Flowering tobacco plants do best in full sun, and some varieties are able to perform in part sun. Taller varieties are much more likely to require staking when in more shade.
Because of the toxicity of these plants, they are generally pest free. A few pests, however, have managed to deal with these toxins. You may have problems with tobacco horn worm, a large green caterpillar that eventually becomes the hummingbird moth. These large bugs can quickly defoliate plants almost overnight. Manual removal is the easiest course of action against them. You may also encounter problems with aphids and whiteflies, but in outdoor settings these are usually uncommon.
More Varieties of Flowering Tobacco:
'Lime Green' flowering tobacco
Nicotiana 'Lime Green' bears chartreuse star-shape flowers on 2-foot-tall plants. Zones 10-11
Domino flowering tobacco
Nicotiana 'Domino Series' bears flowers in shades of red, white, pink, and rose on 14-inch-tall plants.
Nicotiana alata bears clusters of fragrant greenish-yellow flowers on 5-foot-tall stems. Perennial in Zones 10-11 but usually grown as an annual.
Nicotiana langsdorffii offers nodding clusters of green flowers on 5-foot-tall stems. Zones 10-11
Nicotiana mutabilis bears trumpet-shape flowers that open white and mature to rich, rose pink on 4-foot-tall plants. Perennial in Zones 9-11, but usually grown as an annual.

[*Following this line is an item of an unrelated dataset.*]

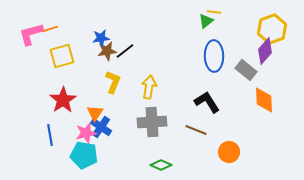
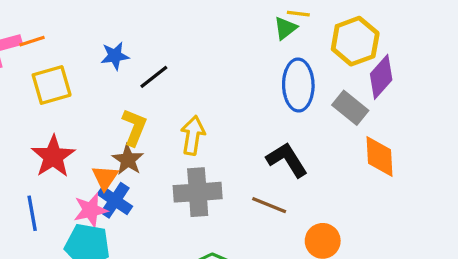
yellow hexagon: (272, 29) -> (355, 41), moved
brown star: (107, 51) -> (128, 160), moved, turned -30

'Nicki Red' flowering tobacco
Nicotiana 'Nicki Red' bears richly fragrant red flowers on 18-inch-tall plants. Zones 10-11
'Perfume Deep Purple' flowering tobacco
Nicotiana 'Perfume Deep Purple' is an award-winning selection that bears rich purple flowers on 2-foot-tall plants. Zones 10-11
Nicotiana sylvestris bears clusters of fragrant white trumpet-shape flowers on plants to 5 feet tall. Perennial in Zones 10-11 but usually grown as an annual.
Plant Flowering Tobacco With:
It's amazing that the tall, dramatic spider flower is only an annual. Once temperatures warm up, it zooms to 4 feet or more very quickly and produces large balls of flowers with fascinating long seedpods that whirl out. Cut it for vases, but be aware that the flowers shatter easily after a few days. It typically self-seeds prolifically, so you only have to plant it once. Because it develops surprisingly large thorns, it's best to keep spider flower away from walkways. Plant established seedlings in spring after all danger of frost has passed. Cleome does best in moderately rich, well-drained soil. Be careful about fertilizing or you'll have extremely tall floppy plants. Group in clusters of 6 or more for best effect.

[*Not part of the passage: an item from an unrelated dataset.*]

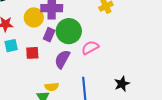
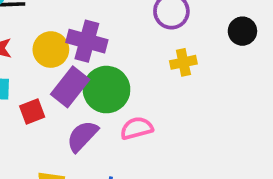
purple rectangle: (49, 35) -> (70, 87), size x1.5
red square: (32, 53) -> (32, 112), turned -32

Dusty miller is a favorite because it looks good with everything. The silvery-white color is a great foil for any type of garden blossom, and the fine-textured foliage creates a beautiful contrast against other green foliage. Dusty miller has also earned its place in the garden because it's delightfully easy to grow, withstanding heat and drought like a champion.
Just as you'd expect from something called French, these marigolds are the fancy ones. French marigolds tend to be frilly, and some boast a distinctive "crested eye." They grow roughly 8-12 inches high with a chic, neat growth habit and elegant dark green foliage. They do best in full sun with moist, well-drained soil and will flower all summer long. They may reseed, coming back year after year, in spots where they're happy.